- TASK STATEMENT
Write out exactly, with no other output, the lines below from the one that contains "View my complete profile (73, 802)" through the end.

+++ SUPPLIED DATA

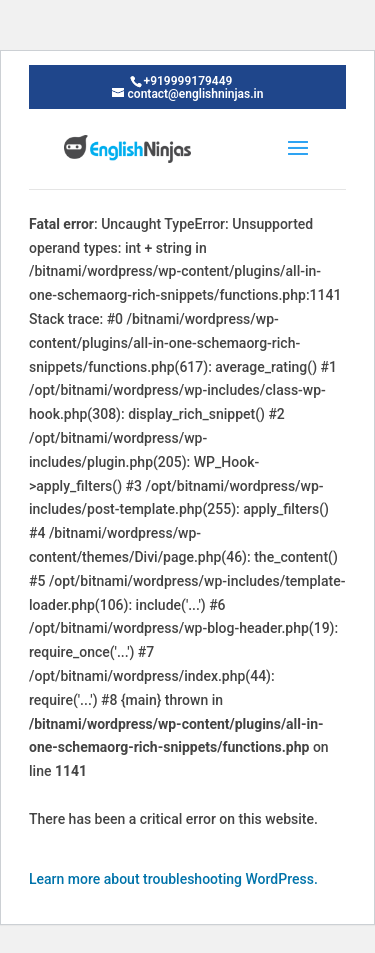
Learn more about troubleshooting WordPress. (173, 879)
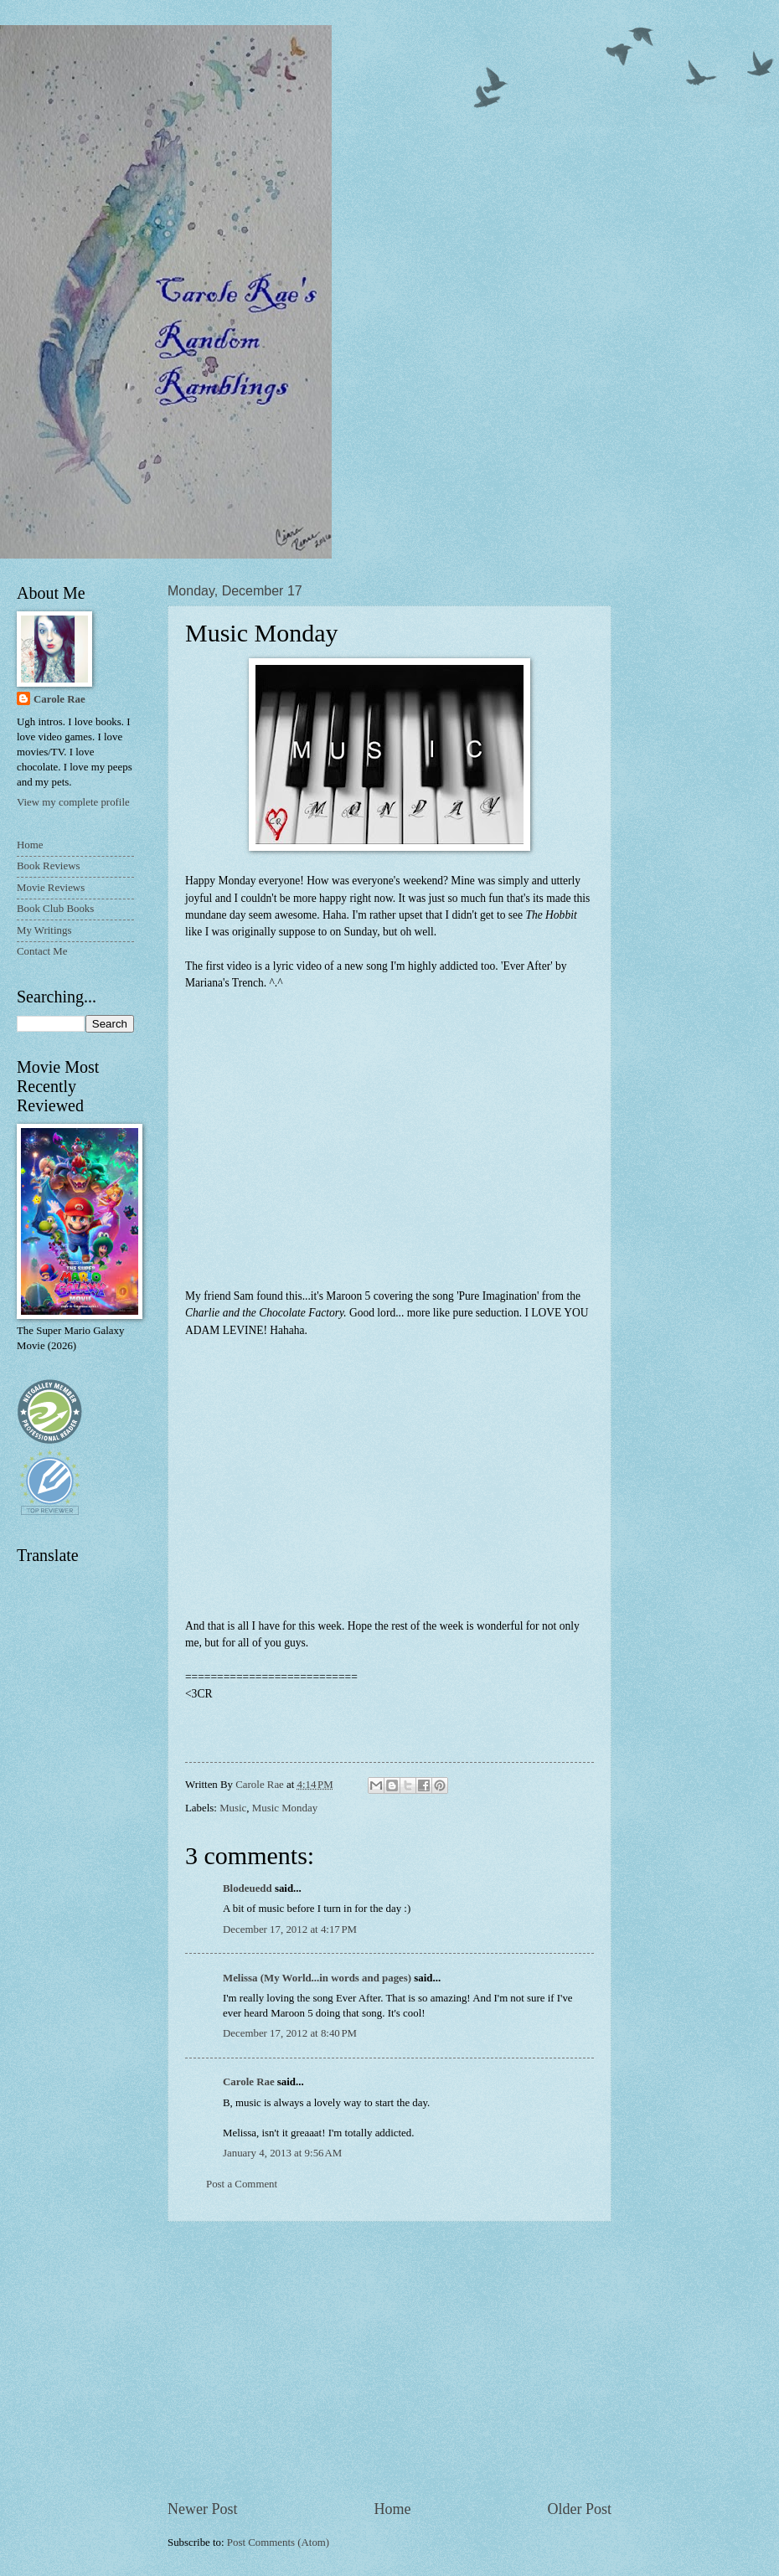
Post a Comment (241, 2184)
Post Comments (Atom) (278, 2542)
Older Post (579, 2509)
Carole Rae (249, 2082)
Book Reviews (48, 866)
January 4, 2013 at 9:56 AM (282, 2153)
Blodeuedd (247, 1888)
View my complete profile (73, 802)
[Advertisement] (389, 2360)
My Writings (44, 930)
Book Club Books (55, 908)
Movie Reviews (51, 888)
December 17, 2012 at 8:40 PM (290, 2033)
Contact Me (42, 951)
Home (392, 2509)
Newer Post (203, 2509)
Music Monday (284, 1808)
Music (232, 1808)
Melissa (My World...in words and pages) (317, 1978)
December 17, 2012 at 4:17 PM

++++++

- OUTPUT BELOW
View my complete profile (73, 802)
[Advertisement] (389, 2360)
My Writings (44, 930)
Book Club Books (55, 908)
Movie Reviews (51, 888)
December 17, 2012 at 8:40 PM (290, 2033)
Contact Me (42, 951)
Home (392, 2509)
Newer Post (203, 2509)
Music Monday (284, 1808)
Music (232, 1808)
Melissa (My World...in words and pages) (317, 1978)
December 17, 2012 at 4:17 PM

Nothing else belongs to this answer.